On Thursday June 11, 2024, Federal Finance Minister Muhammad Aurangzeb officially announced and unveiled the Pakistan Economic Survey for the fiscal year 2025-26. The Economic Survey of Pakistan is the Finance Division’s annual flagship report that provides a comprehensive review of the country’s economic performance during the outgoing fiscal year (July through June) and outlines key trends, achievements, challenges, and policy directions for the coming year. Traditionally, it is released just before the federal budget (usually a day before) to give Parliament, policymakers, and the public an official snapshot of the economy before new fiscal decisions are made. While the government is not constitutionally obligated to present the Survey or follow its recommendations, it remains the most important analytical document produced by the Finance Ministry and serves as the principal basis for budget formulation and economic policy planning.
The primary purpose of the Economic Survey is to offer the government’s own authoritative assessment of macroeconomic conditions. It reviews actual data on gross domestic product (GDP) growth, inflation, employment, trade balances, public debt, sectoral performance, energy production, and social indicators. By doing so, the Survey identifies which sectors require greater attention, highlights structural problems such as circular debt in the energy sector or widening trade deficits, and suggests policy reforms and reforms that may be needed in the upcoming fiscal year. In addition, the Survey plays a critical role in enhancing public transparency by informing citizens, businesses, and investors about the state of the economy and major government schemes affecting them. For international creditors and partners, particularly the International Monetary Fund, the Survey’s data and analysis are essential in demonstrating Pakistan’s commitment to fiscal reforms and in strengthening the case for bailout agreements or new financing arrangements.

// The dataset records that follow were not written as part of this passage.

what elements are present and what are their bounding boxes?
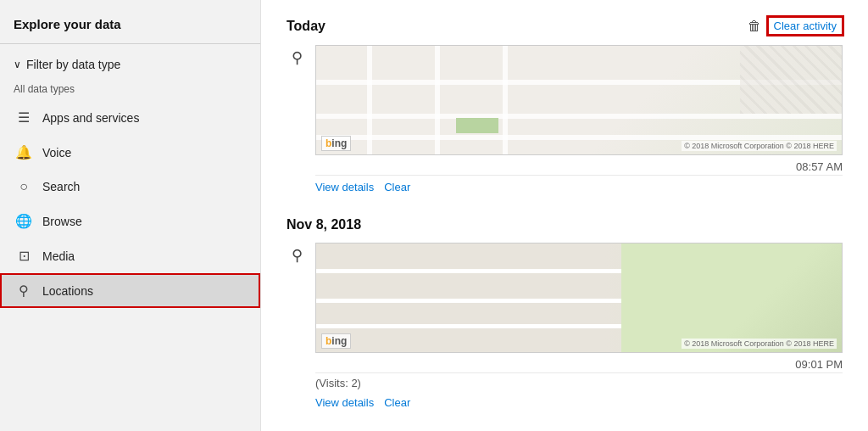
media-icon: ⊡ <box>15 248 32 264</box>
today-view-details-link[interactable]: View details <box>315 181 374 193</box>
today-date-label: Today <box>287 19 326 34</box>
activity-location-icon-nov8: ⚲ <box>287 246 307 265</box>
nov8-activity-card: ⚲ bing © 2018 Microsoft C <box>287 243 843 409</box>
sidebar-item-browse-label: Browse <box>42 215 82 228</box>
nov8-visits: (Visits: 2) <box>315 373 843 391</box>
bing-logo-nov8: bing <box>321 333 351 349</box>
today-activity-body: bing © 2018 Microsoft Corporation © 2018… <box>315 45 843 193</box>
sidebar-item-locations-label: Locations <box>42 284 93 298</box>
sidebar-item-voice-label: Voice <box>42 146 71 160</box>
activity-location-icon-today: ⚲ <box>287 48 307 67</box>
all-data-label: All data types <box>0 76 260 100</box>
main-content: Today 🗑 Clear activity ⚲ <box>261 0 868 431</box>
sidebar-item-apps-label: Apps and services <box>42 111 139 125</box>
sidebar: Explore your data ∨ Filter by data type … <box>0 0 261 431</box>
nov8-activity-links: View details Clear <box>315 391 843 409</box>
nov8-map: bing © 2018 Microsoft Corporation © 2018… <box>315 243 843 353</box>
filter-toggle[interactable]: ∨ Filter by data type <box>0 53 260 76</box>
voice-icon: 🔔 <box>15 144 32 160</box>
sidebar-item-search-label: Search <box>42 180 80 193</box>
today-section-header: Today 🗑 Clear activity <box>287 17 843 35</box>
today-activity-links: View details Clear <box>315 176 843 193</box>
today-map: bing © 2018 Microsoft Corporation © 2018… <box>315 45 843 155</box>
nov8-date-label: Nov 8, 2018 <box>287 217 361 232</box>
sidebar-item-media[interactable]: ⊡ Media <box>0 238 260 273</box>
apps-icon: ☰ <box>15 109 32 126</box>
today-activity-card: ⚲ bing <box>287 45 843 193</box>
nov8-activity-body: bing © 2018 Microsoft Corporation © 2018… <box>315 243 843 409</box>
sidebar-divider <box>0 43 260 44</box>
trash-icon[interactable]: 🗑 <box>748 19 761 34</box>
map-copyright-today: © 2018 Microsoft Corporation © 2018 HERE <box>682 141 837 151</box>
filter-label: Filter by data type <box>26 58 120 71</box>
sidebar-item-media-label: Media <box>42 249 75 263</box>
search-icon: ○ <box>15 179 32 194</box>
today-clear-link[interactable]: Clear <box>384 181 410 193</box>
sidebar-item-voice[interactable]: 🔔 Voice <box>0 135 260 170</box>
bing-logo-today: bing <box>321 136 351 151</box>
sidebar-item-search[interactable]: ○ Search <box>0 170 260 204</box>
nov8-section-header: Nov 8, 2018 <box>287 217 843 232</box>
sidebar-item-browse[interactable]: 🌐 Browse <box>0 204 260 238</box>
location-icon: ⚲ <box>15 283 32 299</box>
nov8-view-details-link[interactable]: View details <box>315 396 374 409</box>
map-copyright-nov8: © 2018 Microsoft Corporation © 2018 HERE <box>682 339 837 349</box>
browse-icon: 🌐 <box>15 213 32 229</box>
sidebar-item-locations[interactable]: ⚲ Locations <box>0 273 260 308</box>
nov8-clear-link[interactable]: Clear <box>384 396 410 409</box>
clear-activity-button[interactable]: Clear activity <box>768 17 843 35</box>
chevron-down-icon: ∨ <box>14 59 21 70</box>
sidebar-title: Explore your data <box>0 17 260 43</box>
nov8-time: 09:01 PM <box>315 353 843 373</box>
header-actions: 🗑 Clear activity <box>748 17 843 35</box>
today-time: 08:57 AM <box>315 155 843 176</box>
sidebar-item-apps[interactable]: ☰ Apps and services <box>0 100 260 135</box>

The Economic Survey and the Annual National Budget are complementary instruments that serve different but interconnected functions in Pakistan’s fiscal governance. The Survey is essentially a retrospective document that reviews what has happened in the past fiscal year, presenting actual performance figures and diagnostic analysis. In contrast, the Budget is a prospective document that sets out the government’s revenue projections, expenditure allocations, tax policies, and fiscal targets for the next fiscal year. The Survey identifies challenges and policy priorities, and the Budget translates these priorities into concrete fiscal numbers specifying how much will be spent on defense, education, health, development projects, and debt servicing, and how much revenue will be collected through taxes and other sources. In simple terms, the Economic Survey tells us “where the economy is,” while the Budget explains “where the government wants to go and how much money it will spend to achieve those goals.”
The Economic Survey relies on a set of key economic indicators that serve as diagnostic tools for understanding the health and trajectory of Pakistan’s economy. These indicators and their interpretations are presented in the following table for clarity and ease of reference in research work.

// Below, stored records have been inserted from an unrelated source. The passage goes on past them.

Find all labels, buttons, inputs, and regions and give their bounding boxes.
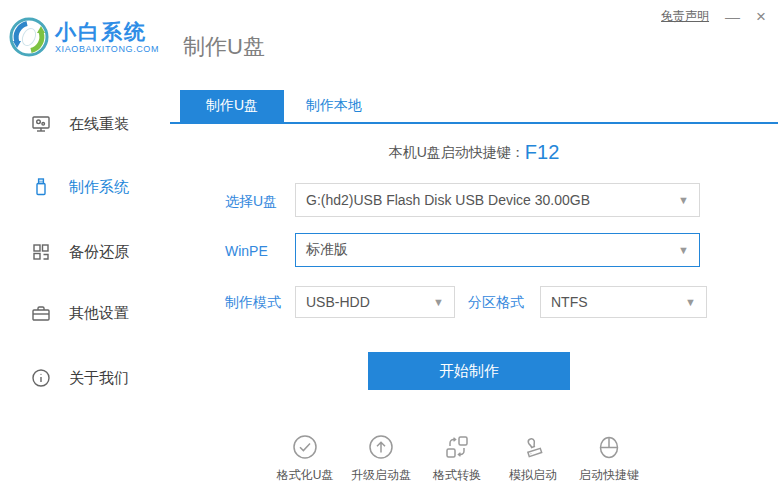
- tool-label: 格式转换: [433, 467, 481, 484]
- briefcase-settings-icon: [30, 302, 52, 324]
- tool-label: 模拟启动: [509, 467, 557, 484]
- tool-format-convert[interactable]: 格式转换: [419, 434, 495, 484]
- partition-select-value: NTFS: [551, 294, 588, 310]
- sidebar-item-online-reinstall[interactable]: 在线重装: [30, 111, 129, 137]
- monitor-reinstall-icon: [30, 113, 52, 135]
- sidebar-item-label: 在线重装: [69, 115, 129, 134]
- sidebar-item-label: 备份还原: [69, 243, 129, 262]
- logo-globe-icon: [8, 16, 50, 58]
- chevron-down-icon: ▼: [678, 244, 689, 256]
- winpe-select-value: 标准版: [306, 241, 348, 259]
- mode-select-label: 制作模式: [225, 294, 281, 312]
- app-window: 免责声明 — × 小白系统 XIAOBAIXITONG.COM 制作U盘 在线重…: [0, 0, 778, 488]
- page-title: 制作U盘: [183, 32, 265, 62]
- sidebar-item-about-us[interactable]: 关于我们: [30, 365, 129, 391]
- winpe-select-label: WinPE: [225, 243, 268, 259]
- simulate-boot-icon: [520, 434, 546, 460]
- close-button[interactable]: ×: [756, 8, 766, 25]
- boot-hotkey-icon: [596, 434, 622, 460]
- brand-domain: XIAOBAIXITONG.COM: [55, 44, 159, 54]
- tab-make-local[interactable]: 制作本地: [284, 90, 384, 122]
- sidebar-item-backup-restore[interactable]: 备份还原: [30, 239, 129, 265]
- logo-text: 小白系统 XIAOBAIXITONG.COM: [55, 20, 159, 54]
- chevron-down-icon: ▼: [685, 296, 696, 308]
- sidebar-item-label: 其他设置: [69, 304, 129, 323]
- winpe-select[interactable]: 标准版 ▼: [295, 233, 700, 267]
- tool-simulate-boot[interactable]: 模拟启动: [495, 434, 571, 484]
- app-logo: 小白系统 XIAOBAIXITONG.COM: [8, 16, 159, 58]
- upgrade-boot-icon: [368, 434, 394, 460]
- footer-toolbar: 格式化U盘 升级启动盘 格式转换: [267, 434, 647, 484]
- sidebar-item-make-system[interactable]: 制作系统: [30, 174, 129, 200]
- usb-select-value: G:(hd2)USB Flash Disk USB Device 30.00GB: [306, 192, 590, 208]
- tool-label: 格式化U盘: [277, 467, 334, 484]
- tool-format-usb[interactable]: 格式化U盘: [267, 434, 343, 484]
- boot-hotkey-line: 本机U盘启动快捷键：F12: [170, 141, 778, 164]
- format-usb-icon: [292, 434, 318, 460]
- partition-select[interactable]: NTFS ▼: [540, 286, 707, 318]
- mode-select-value: USB-HDD: [306, 294, 370, 310]
- window-controls: 免责声明 — ×: [661, 8, 766, 25]
- usb-drive-icon: [30, 176, 52, 198]
- backup-restore-icon: [30, 241, 52, 263]
- tool-upgrade-boot[interactable]: 升级启动盘: [343, 434, 419, 484]
- disclaimer-link[interactable]: 免责声明: [661, 8, 709, 25]
- brand-name: 小白系统: [55, 20, 159, 43]
- usb-select-label: 选择U盘: [225, 193, 277, 211]
- sidebar-item-other-settings[interactable]: 其他设置: [30, 300, 129, 326]
- chevron-down-icon: ▼: [678, 194, 689, 206]
- mode-select[interactable]: USB-HDD ▼: [295, 286, 455, 318]
- boot-hotkey-label: 本机U盘启动快捷键：: [389, 144, 525, 160]
- tool-label: 启动快捷键: [579, 467, 639, 484]
- start-make-button[interactable]: 开始制作: [368, 352, 570, 390]
- chevron-down-icon: ▼: [433, 296, 444, 308]
- tab-make-usb[interactable]: 制作U盘: [180, 90, 284, 122]
- sidebar-item-label: 制作系统: [69, 178, 129, 197]
- tool-label: 升级启动盘: [351, 467, 411, 484]
- info-icon: [30, 367, 52, 389]
- tool-boot-hotkey[interactable]: 启动快捷键: [571, 434, 647, 484]
- tab-bar: 制作U盘 制作本地: [170, 90, 778, 124]
- sidebar-item-label: 关于我们: [69, 369, 129, 388]
- format-convert-icon: [444, 434, 470, 460]
- partition-select-label: 分区格式: [468, 294, 524, 312]
- usb-select[interactable]: G:(hd2)USB Flash Disk USB Device 30.00GB…: [295, 183, 700, 217]
- boot-hotkey-value: F12: [525, 141, 559, 163]
- minimize-button[interactable]: —: [725, 9, 740, 24]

These indicators enable policymakers, economists, and researchers to diagnose problems such as high inflation, widening trade deficits, or unsustainable debt levels, and to design appropriate reforms such as tax adjustments, export incentives, or energy sector fixes.

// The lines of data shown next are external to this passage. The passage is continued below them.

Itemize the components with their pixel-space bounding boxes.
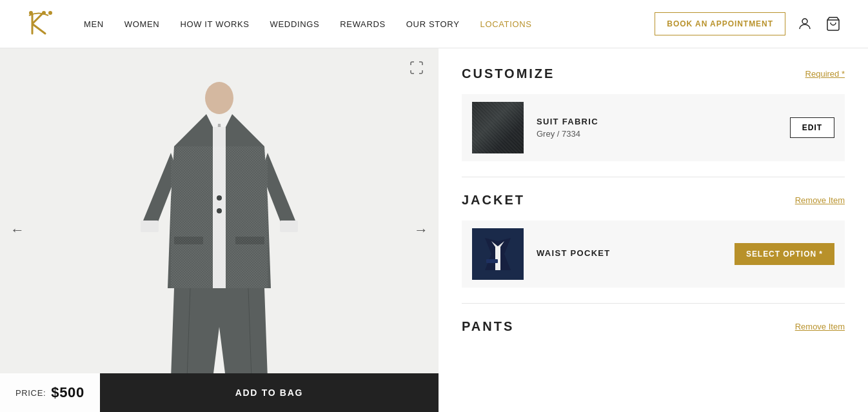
- price-label-text: PRICE:: [15, 388, 46, 398]
- nav-our-story[interactable]: OUR STORY: [406, 19, 460, 29]
- next-image-button[interactable]: →: [414, 222, 428, 239]
- pants-title: PANTS: [462, 319, 514, 334]
- brand-logo[interactable]: [26, 8, 58, 40]
- svg-point-3: [48, 11, 52, 15]
- suit-fabric-value: Grey / 7334: [537, 129, 777, 139]
- nav-rewards[interactable]: REWARDS: [340, 19, 386, 29]
- suit-fabric-info: SUIT FABRIC Grey / 7334: [537, 117, 777, 139]
- customize-title: CUSTOMIZE: [462, 66, 555, 81]
- nav-how-it-works[interactable]: HOW IT WORKS: [180, 19, 249, 29]
- jacket-title: JACKET: [462, 193, 525, 208]
- nav-men[interactable]: MEN: [84, 19, 104, 29]
- jacket-remove-link[interactable]: Remove Item: [795, 195, 845, 205]
- pants-section-header: PANTS Remove Item: [462, 319, 845, 334]
- suit-fabric-name: SUIT FABRIC: [537, 117, 777, 126]
- shopping-bag-icon[interactable]: [824, 15, 842, 33]
- svg-rect-12: [280, 221, 298, 232]
- product-image-section: ← →: [0, 48, 439, 412]
- nav-weddings[interactable]: WEDDINGS: [270, 19, 320, 29]
- nav-right: BOOK AN APPOINTMENT: [655, 12, 842, 35]
- nav-locations[interactable]: LOCATIONS: [480, 19, 532, 29]
- navigation: MEN WOMEN HOW IT WORKS WEDDINGS REWARDS …: [0, 0, 868, 48]
- book-appointment-button[interactable]: BOOK AN APPOINTMENT: [655, 12, 785, 35]
- suit-fabric-edit-button[interactable]: EDIT: [790, 117, 834, 138]
- waist-pocket-thumbnail: [472, 228, 524, 280]
- svg-point-4: [802, 19, 807, 24]
- jacket-section-header: JACKET Remove Item: [462, 193, 845, 208]
- customization-panel: CUSTOMIZE Required * SUIT FABRIC Grey / …: [439, 48, 868, 412]
- waist-pocket-info: WAIST POCKET: [537, 248, 722, 260]
- divider-2: [462, 303, 845, 304]
- prev-image-button[interactable]: ←: [10, 222, 25, 239]
- pants-remove-link[interactable]: Remove Item: [795, 322, 845, 331]
- price-add-bar: PRICE: $500 ADD TO BAG: [0, 373, 439, 412]
- waist-pocket-card: WAIST POCKET SELECT OPTION *: [462, 221, 845, 288]
- waist-pocket-select-button[interactable]: SELECT OPTION *: [735, 243, 834, 265]
- svg-rect-11: [141, 221, 159, 232]
- suit-fabric-thumbnail: [472, 102, 524, 153]
- svg-rect-17: [171, 146, 268, 288]
- customize-section-header: CUSTOMIZE Required *: [462, 66, 845, 81]
- nav-links: MEN WOMEN HOW IT WORKS WEDDINGS REWARDS …: [84, 19, 655, 29]
- user-icon[interactable]: [796, 15, 814, 33]
- nav-women[interactable]: WOMEN: [124, 19, 160, 29]
- suit-fabric-card: SUIT FABRIC Grey / 7334 EDIT: [462, 94, 845, 161]
- required-link[interactable]: Required *: [805, 69, 845, 79]
- expand-icon[interactable]: [409, 60, 427, 78]
- price-amount: $500: [51, 384, 84, 401]
- svg-point-6: [205, 82, 233, 114]
- price-display: PRICE: $500: [0, 373, 100, 412]
- add-to-bag-button[interactable]: ADD TO BAG: [100, 373, 439, 412]
- svg-rect-20: [486, 259, 498, 263]
- main-content: ← →: [0, 48, 868, 412]
- waist-pocket-name: WAIST POCKET: [537, 248, 722, 258]
- suit-image: [0, 48, 439, 412]
- svg-rect-19: [495, 246, 500, 270]
- divider-1: [462, 177, 845, 177]
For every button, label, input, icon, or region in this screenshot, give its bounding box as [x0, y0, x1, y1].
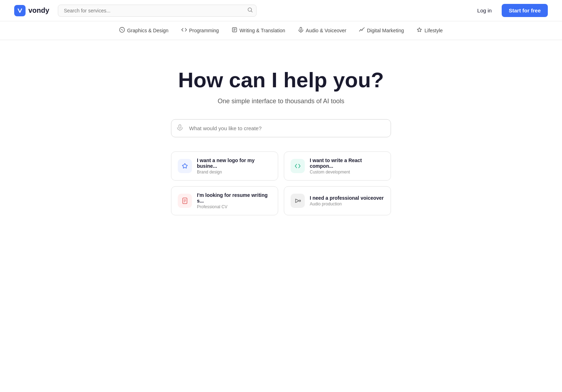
- graphics-design-label: Graphics & Design: [127, 28, 169, 33]
- suggestion-card-react-subtitle: Custom development: [310, 170, 384, 175]
- category-lifestyle[interactable]: Lifestyle: [417, 27, 442, 34]
- lifestyle-icon: [417, 27, 422, 34]
- digital-marketing-icon: [359, 27, 365, 34]
- hero-title: How can I help you?: [178, 68, 384, 92]
- header-search-input[interactable]: [58, 5, 257, 17]
- suggestion-card-resume-text: I'm looking for resume writing s... Prof…: [197, 192, 271, 209]
- writing-translation-icon: [232, 27, 237, 34]
- svg-marker-15: [296, 199, 299, 203]
- suggestion-card-voiceover-subtitle: Audio production: [310, 201, 384, 206]
- header-search-bar: [58, 5, 257, 17]
- login-button[interactable]: Log in: [473, 5, 496, 16]
- lifestyle-label: Lifestyle: [424, 28, 442, 33]
- svg-rect-7: [300, 27, 302, 31]
- suggestion-card-logo-subtitle: Brand design: [197, 170, 271, 175]
- suggestion-card-voiceover-text: I need a professional voiceover Audio pr…: [310, 195, 384, 206]
- category-nav: Graphics & Design Programming Writing & …: [0, 21, 562, 40]
- start-for-free-button[interactable]: Start for free: [502, 4, 548, 17]
- writing-translation-label: Writing & Translation: [239, 28, 285, 33]
- suggestion-card-resume-title: I'm looking for resume writing s...: [197, 192, 271, 204]
- header: vondy Log in Start for free: [0, 0, 562, 21]
- suggestion-card-resume-subtitle: Professional CV: [197, 204, 271, 209]
- suggestion-card-react[interactable]: I want to write a React compon... Custom…: [284, 151, 391, 181]
- main-search-bar: [171, 119, 391, 137]
- svg-line-1: [251, 11, 252, 12]
- category-audio-voiceover[interactable]: Audio & Voiceover: [298, 27, 346, 34]
- suggestion-card-voiceover[interactable]: I need a professional voiceover Audio pr…: [284, 186, 391, 215]
- suggestion-card-logo-text: I want a new logo for my busine... Brand…: [197, 158, 271, 175]
- suggestion-card-resume[interactable]: I'm looking for resume writing s... Prof…: [171, 186, 278, 215]
- suggestion-card-logo-icon: [178, 159, 192, 173]
- suggestion-card-voiceover-title: I need a professional voiceover: [310, 195, 384, 201]
- suggestion-card-react-icon: [291, 159, 305, 173]
- suggestion-card-resume-icon: [178, 194, 192, 208]
- hero-subtitle: One simple interface to thousands of AI …: [217, 98, 344, 105]
- logo[interactable]: vondy: [14, 5, 49, 16]
- main-search-input[interactable]: [171, 119, 391, 137]
- category-programming[interactable]: Programming: [181, 27, 219, 34]
- microphone-icon: [177, 124, 183, 132]
- header-actions: Log in Start for free: [473, 4, 548, 17]
- logo-text: vondy: [28, 6, 49, 15]
- suggestion-card-voiceover-icon: [291, 194, 305, 208]
- suggestion-card-react-title: I want to write a React compon...: [310, 158, 384, 169]
- audio-voiceover-label: Audio & Voiceover: [306, 28, 346, 33]
- suggestion-grid: I want a new logo for my busine... Brand…: [171, 151, 391, 215]
- suggestion-card-logo[interactable]: I want a new logo for my busine... Brand…: [171, 151, 278, 181]
- graphics-design-icon: [119, 27, 125, 34]
- search-icon: [247, 7, 253, 13]
- category-graphics-design[interactable]: Graphics & Design: [119, 27, 169, 34]
- main-content: How can I help you? One simple interface…: [0, 40, 562, 237]
- suggestion-card-react-text: I want to write a React compon... Custom…: [310, 158, 384, 175]
- svg-rect-9: [179, 125, 181, 128]
- category-digital-marketing[interactable]: Digital Marketing: [359, 27, 404, 34]
- header-search-button[interactable]: [247, 7, 253, 14]
- programming-icon: [181, 27, 187, 34]
- suggestion-card-logo-title: I want a new logo for my busine...: [197, 158, 271, 169]
- programming-label: Programming: [189, 28, 219, 33]
- audio-voiceover-icon: [298, 27, 304, 34]
- category-writing-translation[interactable]: Writing & Translation: [232, 27, 285, 34]
- logo-icon: [14, 5, 26, 16]
- digital-marketing-label: Digital Marketing: [367, 28, 404, 33]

The Pakistan Economic Survey 2025-26, unveiled by Finance Minister Muhammad Aurangzeb on Tuesday, June 8, 2025, serves as the official pre-budget document offering detailed insights into the country’s socio-economic performance over the outgoing fiscal year. Released just one day before the federal budget for FY2026, the Survey presents a narrative of economic stabilization and recovery following years of severe macroeconomic challenges, including hyperinflation, balance of payments crises, and stagnant growth. The document, based primarily on provisional figures from July–March/April FY26, reveals that Pakistan’s real GDP grew by 2.68 percent in FY26, marking an improvement from 2.51 percent in FY24 but falling short of the government’s revised target of 3.6 percent.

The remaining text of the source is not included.